AUBANK - Fundamental Analysis: Financial Health & Valuation
Back to ListFundamental Rating: 3.5
| Stock Code | AUBANK | Market Cap | 76,030 Cr. | Current Price | 1,016 ₹ | High / Low | 1,080 ₹ |
| Stock P/E | 28.8 | Book Value | 264 ₹ | Dividend Yield | 0.10 % | ROCE | 7.66 % |
| ROE | 14.3 % | Face Value | 10.0 ₹ | DMA 50 | 970 ₹ | DMA 200 | 891 ₹ |
| Chg in FII Hold | 0.82 % | Chg in DII Hold | 0.03 % | PAT Qtr | 832 Cr. | PAT Prev Qtr | 668 Cr. |
| RSI | 57.9 | MACD | 28.0 | Volume | 19,55,155 | Avg Vol 1Wk | 28,60,372 |
| Low price | 655 ₹ | High price | 1,080 ₹ | PEG Ratio | 1.27 | Debt to equity | 8.44 |
| 52w Index | 85.0 % | Qtr Profit Var | 65.2 % | EPS | 35.3 ₹ | Industry PE | 22.4 |
📈 Positive
- Market capitalization of ₹76,030 Cr. provides scale and stability in the banking sector.
- Strong ROE (14.3%) highlights profitability and efficient equity utilization.
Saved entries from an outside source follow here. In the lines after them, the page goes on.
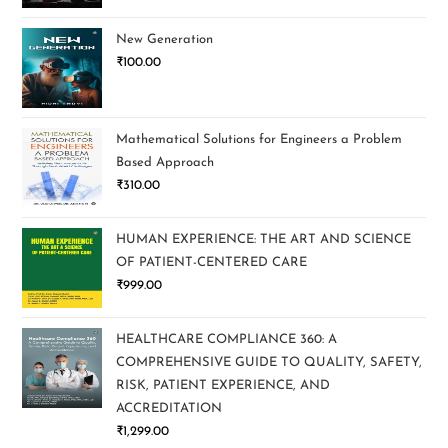
New Generation
₹
100.00
Mathematical Solutions for Engineers a Problem
Based Approach
₹
310.00
HUMAN EXPERIENCE: THE ART AND SCIENCE
OF PATIENT-CENTERED CARE
₹
999.00
HEALTHCARE COMPLIANCE 360: A
COMPREHENSIVE GUIDE TO QUALITY, SAFETY,
RISK, PATIENT EXPERIENCE, AND
ACCREDITATION
₹
1,299.00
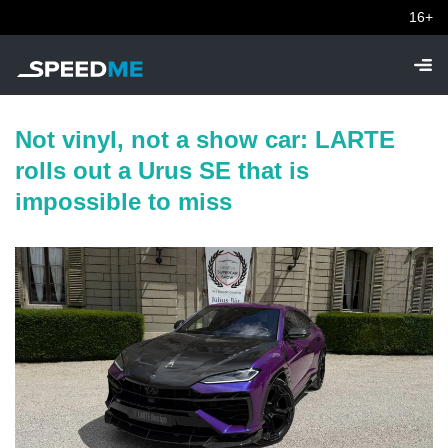
16+
Not vinyl, not a show car: LARTE
rolls out a Urus SE that is
impossible to miss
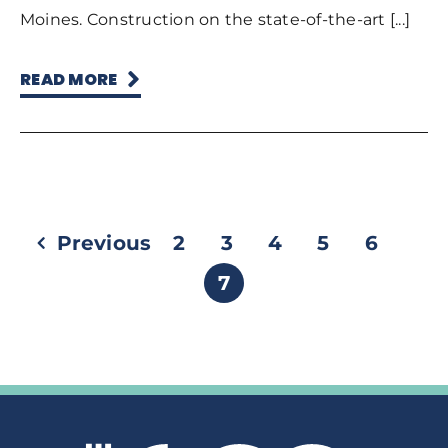
Moines. Construction on the state-of-the-art [...]
READ MORE
Previous
2
3
4
5
6
7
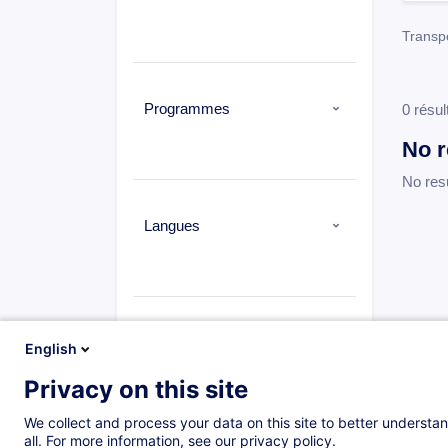
Transpo
Programmes
0 résul
No r
No res
Langues
Types
English
Privacy on this site
We collect and process your data on this site to better understan
all. For more information, see our privacy policy.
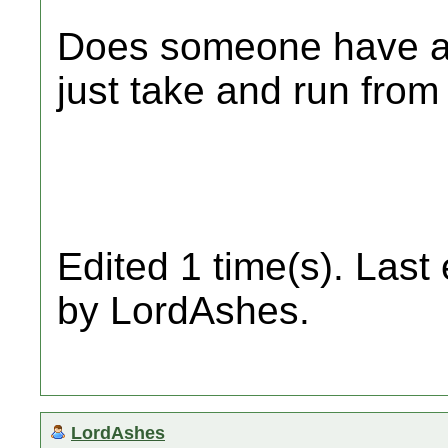
Does someone have a 
just take and run fro
Edited 1 time(s). Last
by LordAshes.
LordAshes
- EPS of ₹35.3 supports valuation strength.
- Quarterly PAT growth (+65.2%) shows strong earnings momentum (₹832 Cr. vs ₹668 Cr.).
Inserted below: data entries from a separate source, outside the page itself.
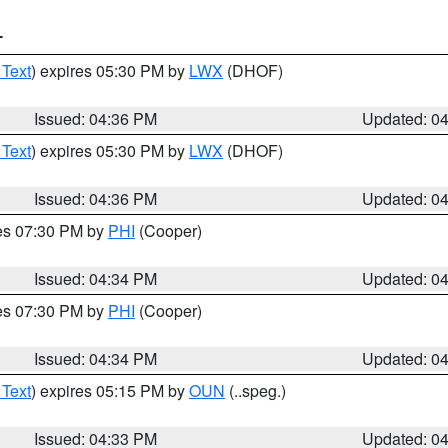
T
 Text
) expires 05:30 PM by
LWX
(DHOF)
Issued: 04:36 PM
Updated: 0
 Text
) expires 05:30 PM by
LWX
(DHOF)
Issued: 04:36 PM
Updated: 0
res 07:30 PM by
PHI
(Cooper)
Issued: 04:34 PM
Updated: 0
res 07:30 PM by
PHI
(Cooper)
Issued: 04:34 PM
Updated: 0
 Text
) expires 05:15 PM by
OUN
(..speg.)
Issued: 04:33 PM
Updated: 0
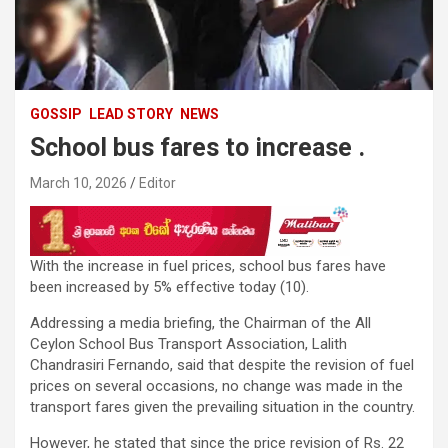
GOSSIP
LEAD STORY
NEWS
School bus fares to increase .
March 10, 2026
Editor
With the increase in fuel prices, school bus fares have
been increased by 5% effective today (10).
Addressing a media briefing, the Chairman of the All
Ceylon School Bus Transport Association, Lalith
Chandrasiri Fernando, said that despite the revision of fuel
prices on several occasions, no change was made in the
transport fares given the prevailing situation in the country.
However, he stated that since the price revision of Rs. 22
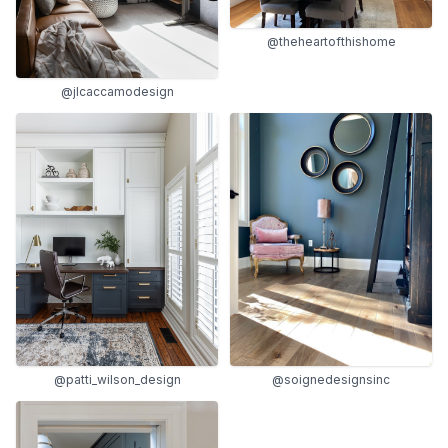
@theheartofthishome
@jlcaccamodesign
@soignedesignsinc
@patti_wilson_design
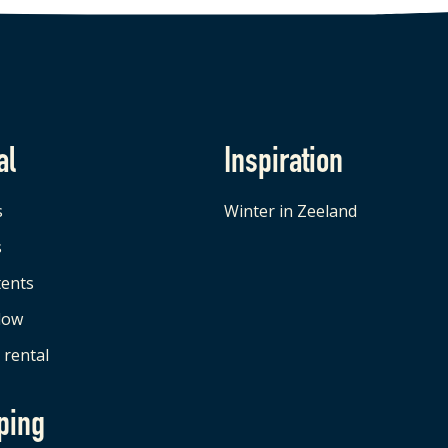
al
Inspiration
s
Winter in Zeeland
s
tents
low
 rental
ping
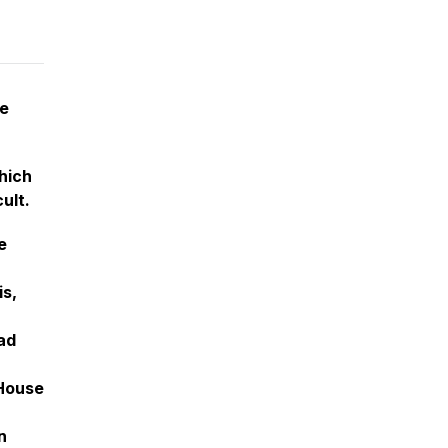
te
hich
ult.
e
is,
ad
 House
n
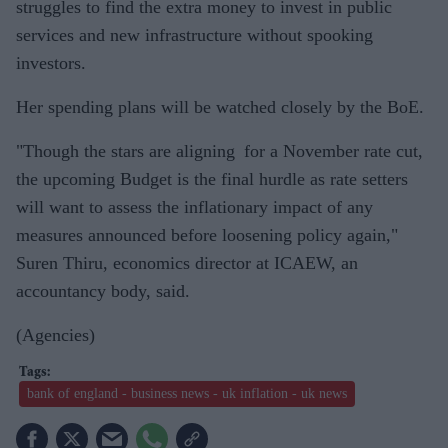
struggles to find the extra money to invest in public
services and new infrastructure without spooking
investors.
Her spending plans will be watched closely by the BoE.
"Though the stars are aligning for a November rate cut,
the upcoming Budget is the final hurdle as rate setters
will want to assess the inflationary impact of any
measures announced before loosening policy again,"
Suren Thiru, economics director at ICAEW, an
accountancy body, said.
(Agencies)
bank of england - business news - uk inflation - uk news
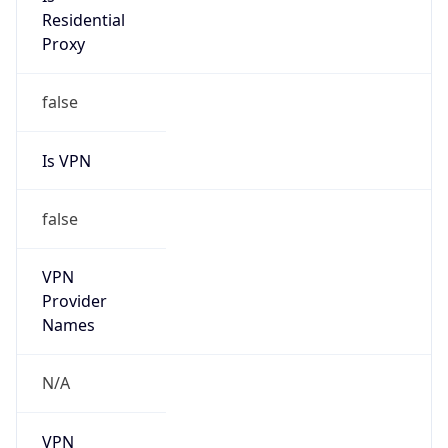
Anonymous
false
Is Known
Attacker
false
Is Bot
false
Is Spam
false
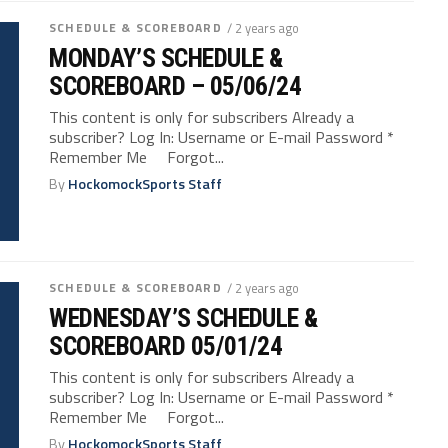
SCHEDULE & SCOREBOARD
/ 2 years ago
MONDAY’S SCHEDULE &
SCOREBOARD – 05/06/24
This content is only for subscribers Already a
subscriber? Log In: Username or E-mail Password *
Remember Me Forgot...
By
HockomockSports Staff
SCHEDULE & SCOREBOARD
/ 2 years ago
WEDNESDAY’S SCHEDULE &
SCOREBOARD 05/01/24
This content is only for subscribers Already a
subscriber? Log In: Username or E-mail Password *
Remember Me Forgot...
By
HockomockSports Staff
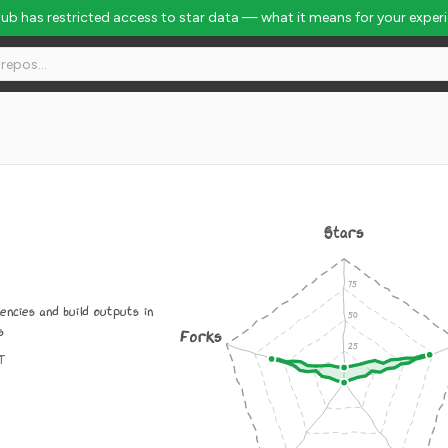
Hub has restricted access to star data — what it means for your exper
Stars
ncies and build outputs in
s
Forks
IT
- FII holdings increased (+0.82%), reflecting foreign investor confidence.
- Stock trading above DMA 50 (₹970) and DMA 200 (₹891), confirming bullish trend.
⚠️ Limitation
- Debt-to-equity ratio of 8.44 is very high, typical for banks but adds leverage risk.
- ROCE (7.66%) is relatively weak compared to peers.
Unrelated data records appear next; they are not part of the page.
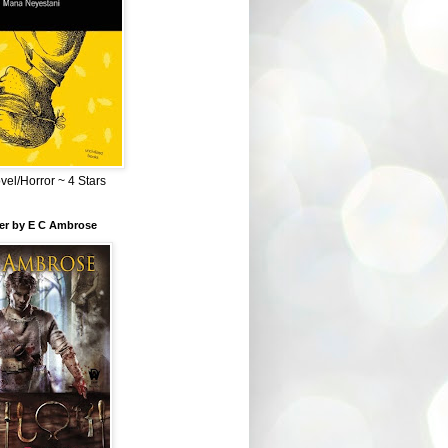
el/Horror ~ 4 Stars
ber by E C Ambrose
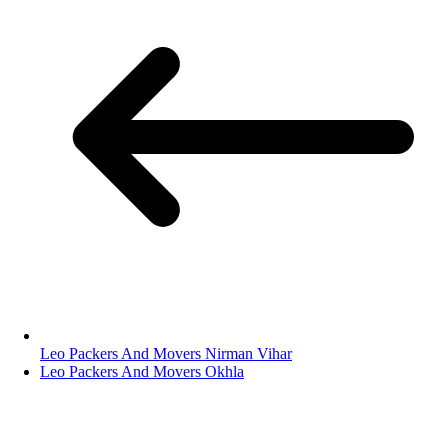
Leo Packers And Movers Nirman Vihar
Leo Packers And Movers Okhla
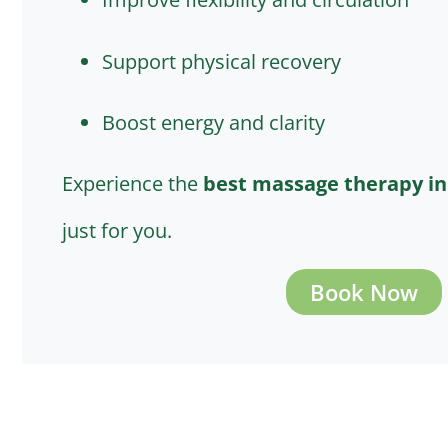
Support physical recovery
Boost energy and clarity
Experience the
best massage therapy i
just for you.
Book Now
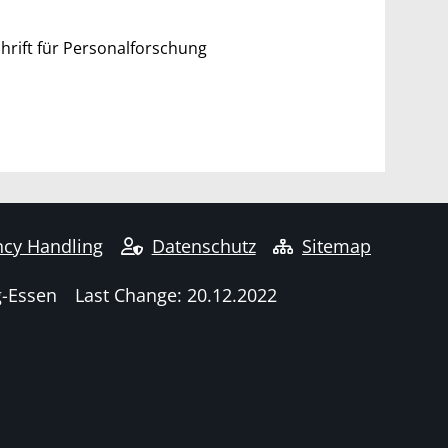
rift für Personalforschung
cy Handling
Datenschutz
Sitemap
g-Essen
Last Change: 20.12.2022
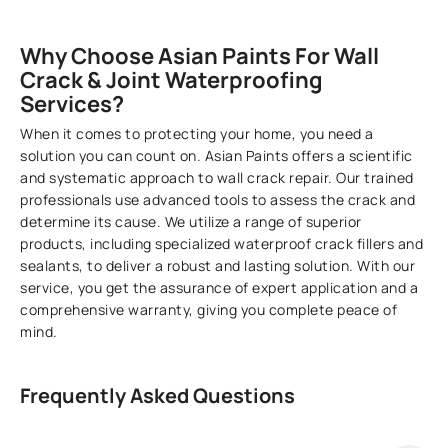
Why Choose Asian Paints For Wall
Crack & Joint Waterproofing
Services?
When it comes to protecting your home, you need a
solution you can count on. Asian Paints offers a scientific
and systematic approach to wall crack repair. Our trained
professionals use advanced tools to assess the crack and
determine its cause. We utilize a range of superior
products, including specialized waterproof crack fillers and
sealants, to deliver a robust and lasting solution. With our
service, you get the assurance of expert application and a
comprehensive warranty, giving you complete peace of
mind.
Frequently Asked Questions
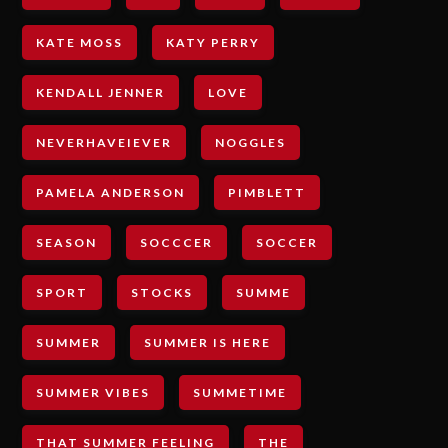
KATE MOSS
KATY PERRY
KENDALL JENNER
LOVE
NEVERHAVEIEVER
NOGGLES
PAMELA ANDERSON
PIMBLETT
SEASON
SOCCCER
SOCCER
SPORT
STOCKS
SUMME
SUMMER
SUMMER IS HERE
SUMMER VIBES
SUMMETIME
THAT SUMMER FEELING
THE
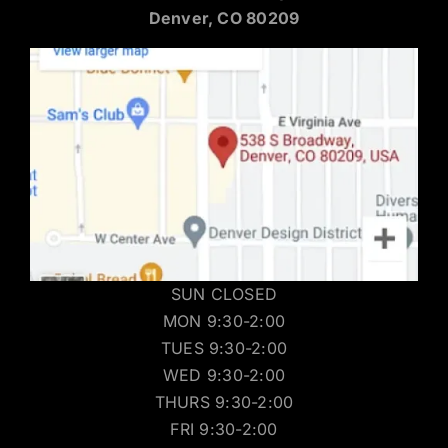
Denver, CO 80209
SUN CLOSED
MON 9:30-2:00
TUES 9:30-2:00
WED 9:30-2:00
THURS 9:30-2:00
FRI 9:30-2:00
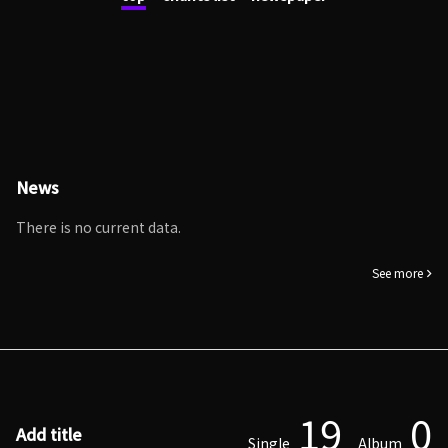
News
There is no current data.
See more
19
0
Add title
Single
Album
- Dividend yield of 0.10% is negligible, limiting income support.
- P/E of 28.8 is above industry average (22.4), showing moderate overvaluation.
- RSI at 57.9 indicates nearing overbought territory.
- DII holdings increased only marginally (+0.03%), showing weak domestic institutional support.
🚨 Company Negative News
- High leverage remains a structural risk.
- Valuation multiples above industry average raise concerns of limited upside.
- Domestic institutional participation remains muted.
🌟 Company Positive News
- PAT improved significantly, showing strong earnings growth.
- MACD positive (28.0), reinforcing bullish momentum.
- High trading volume (19.5 lakh vs avg 28.6 lakh) indicates strong liquidity.
🏭 Industry
- Industry P/E of 22.4 highlights AUBANK’s premium valuation.
- Banking sector growth supported by credit expansion and financial inclusion.
- Sector remains cyclical, requiring consistent profitability for sustained valuation.
📝 Conclusion
AUBANK is moderately overvalued but fundamentally strong, with robust earnings growth and profitability. High leverage remains the key risk.
🔑 **Entry Zone:** ₹950–₹980, closer to DMA 50 and valuation comfort.
📌 **Long-term Holding Guidance:** Suitable for medium-to-long term (3–5 years) if earnings momentum continues and leverage remains manageable. Risk lies in high debt-to-equity and moderate overvaluation; maintain strict stop-loss around ₹940.
This positions AUBANK as a fundamentally strong candidate with valuation risks. Would you like me to extend this into a sector overlay benchmarking (AUBANK vs peers like RBL Bank, Federal Bank, and IDFC First Bank) to highlight relative valuation and efficiency gaps?